Samia pioche un biscuit, et acquiesce :

— C’est bien ça, commissaire.

— Appelez-moi Franck, inspecteur : Pavonis a un nouveau commissaire à présent, sourit Gilsig en tendant sa tasse à LaClue. Je suis heureux qu’on ait tenu compte de mes recommandations. La drogue s’installe, et nous avons tous grand besoin d’un spécialiste de la question aux commandes.

LaClue ne cache pas son étonnement.

— C’est vous qui avez spécifié qu’un ancien des Narcotiques prenne le relai ? Ils se sont bien gardés de me le dire.

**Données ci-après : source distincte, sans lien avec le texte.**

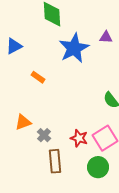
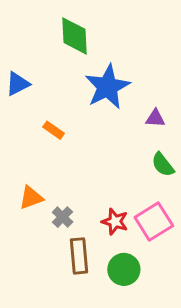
purple triangle: (106, 37) -> (155, 118), moved
green circle: (98, 167) -> (124, 269), moved

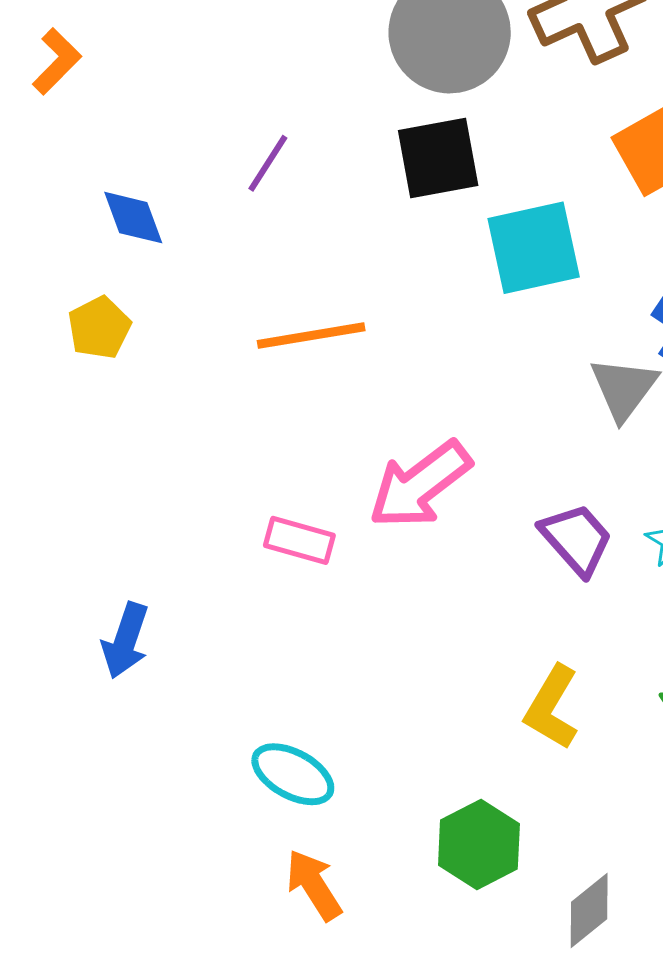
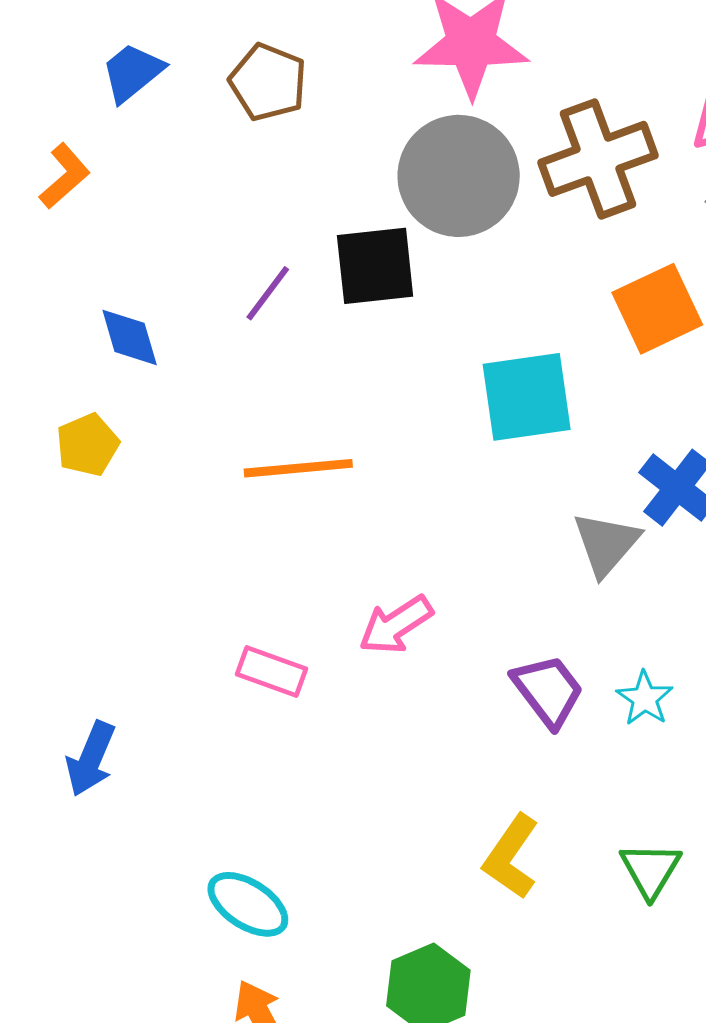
black square: (438, 158) -> (375, 266), moved
pink arrow: (420, 485) -> (396, 625), size x0.7

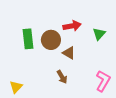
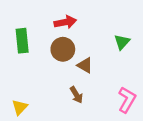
red arrow: (72, 26) -> (65, 22), moved
green rectangle: (28, 39) -> (22, 41), moved

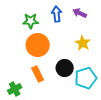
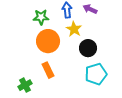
yellow star: (83, 43) -> (74, 29), moved
black circle: (65, 68) -> (88, 48), moved

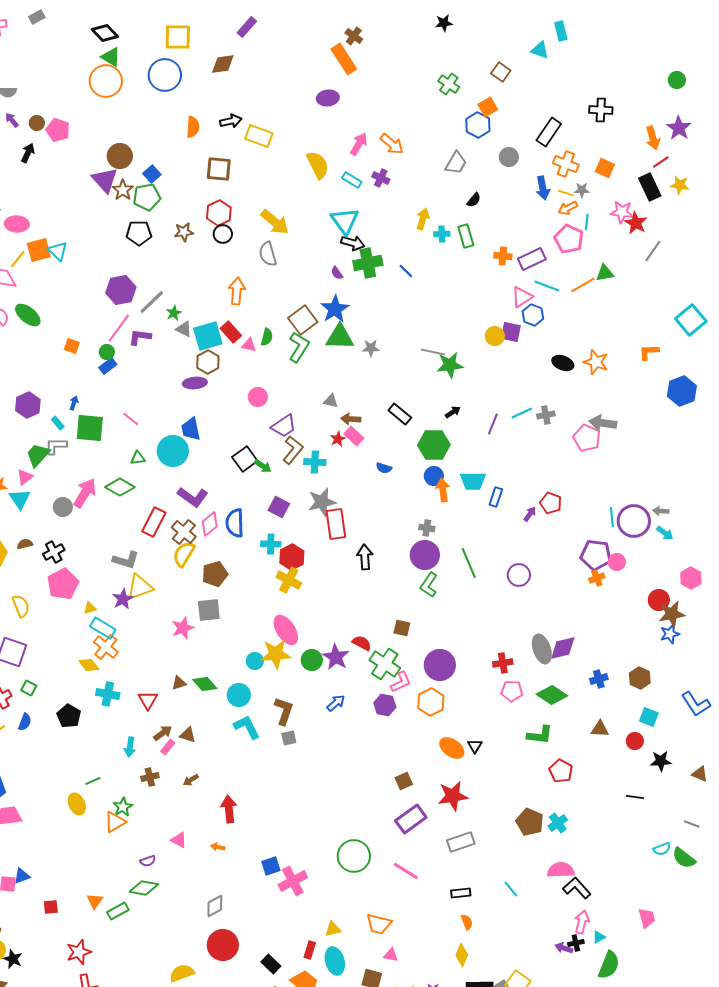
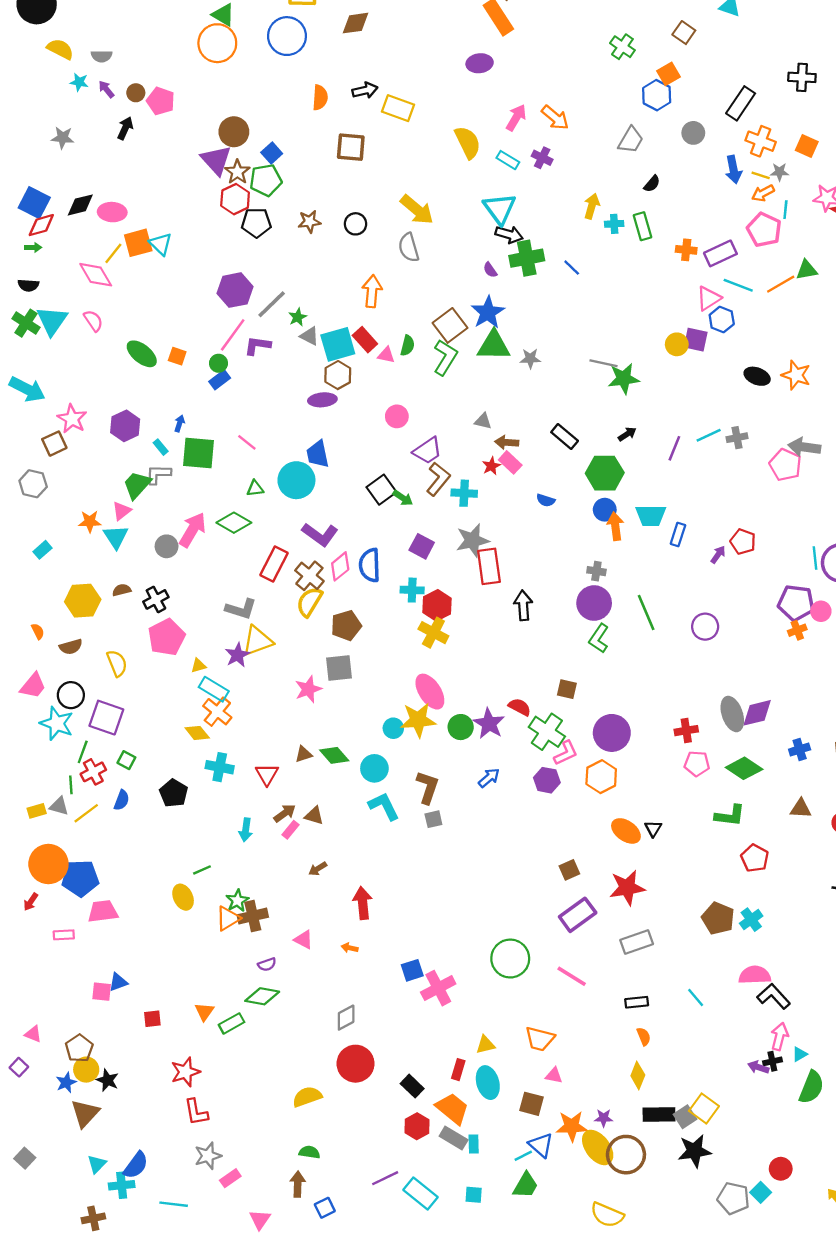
red hexagon: (219, 213) -> (235, 199), moved
green ellipse: (28, 315) -> (142, 354), moved
brown cross: (150, 777) -> (253, 916), moved, size x1.4

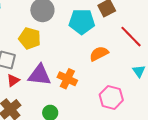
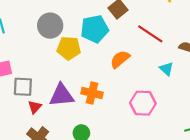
yellow pentagon: (30, 38) -> (69, 48), moved

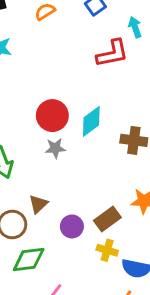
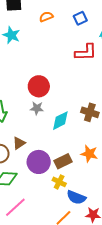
cyan diamond: (91, 121) -> (60, 121), moved
purple circle: (72, 226) -> (39, 162), size x1.5

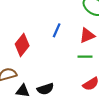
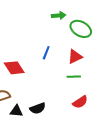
red diamond: (22, 45) -> (14, 68), turned -70

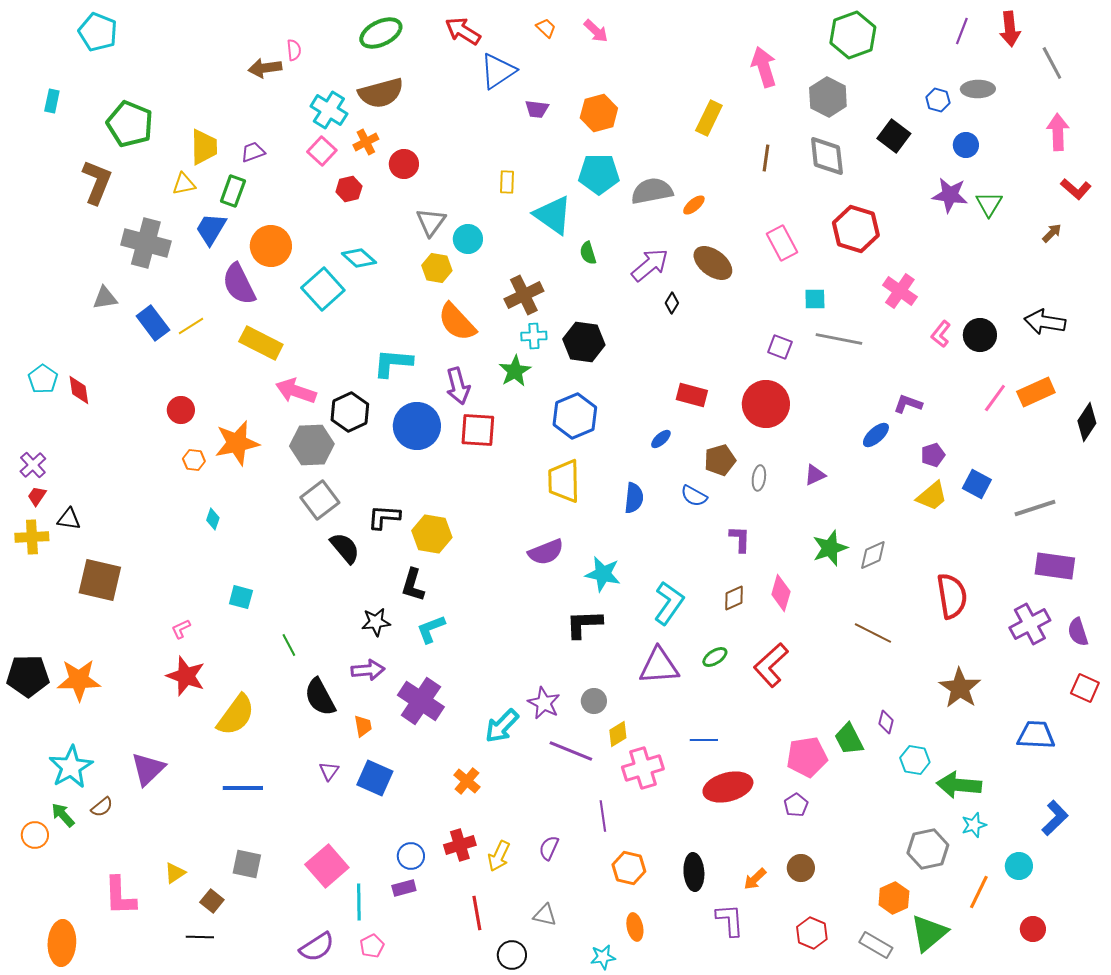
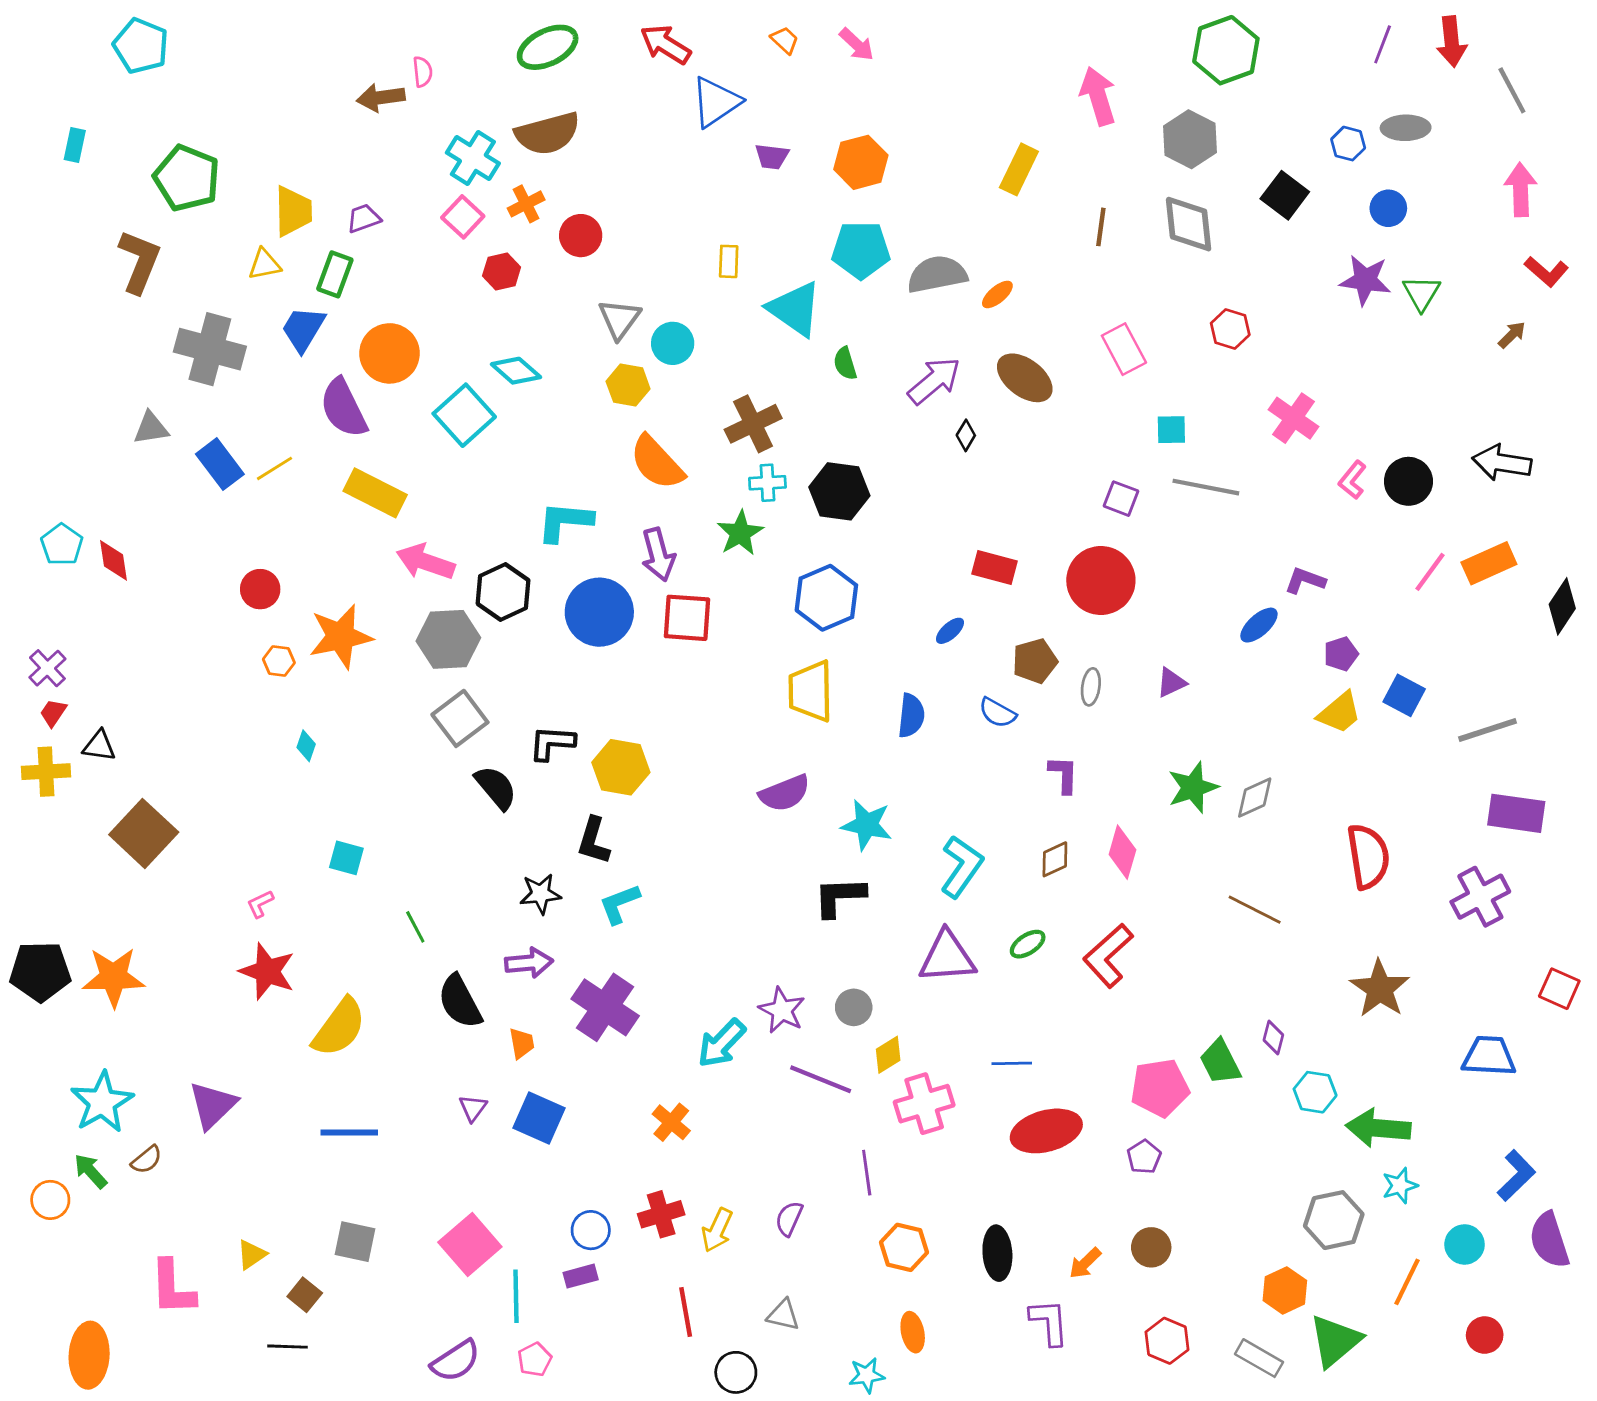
red hexagon: (856, 229) -> (1230, 329), size x0.6
brown square: (100, 580) -> (144, 833), turned 30
purple semicircle: (1078, 632) -> (1549, 1240), moved, size x1.4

— Vous savez, quand je suis arrivé, j’avais les compétences recherchées. La petite délinquance, pas très organisée, très imprévisible, et encore plus agressive. Je pouvais régler ce problème. Mais la drogue, c’est tout autre chose. Et — sans vouloir vous vexer (dit-il à Dorian et Samia) — je suis bien content qu’ils ne nous aient envoyé personne de la Verrière.

Dorian et Samia ne se vexent pas ; les Stups serinois se traînent une réputation affreuse. Furtivement, les deux équipiers se demandent si, de son temps à l’unité anti-crime de Serins, Gilsig ne s’est pas lui aussi laissé corrompre sur les bords.

Après tout, s’ils se basent sur le fait que l’ancien commissaire ait volontairement enterré toute une affaire de meurtres en série, l’hypothèse n’apparaît pas farfelue.

— Mais, vous devez vous dire que je suis fort mal placé pour émettre un tel jugement, pas vrai ? plante alors Gilsig dans un petit sourire espiègle.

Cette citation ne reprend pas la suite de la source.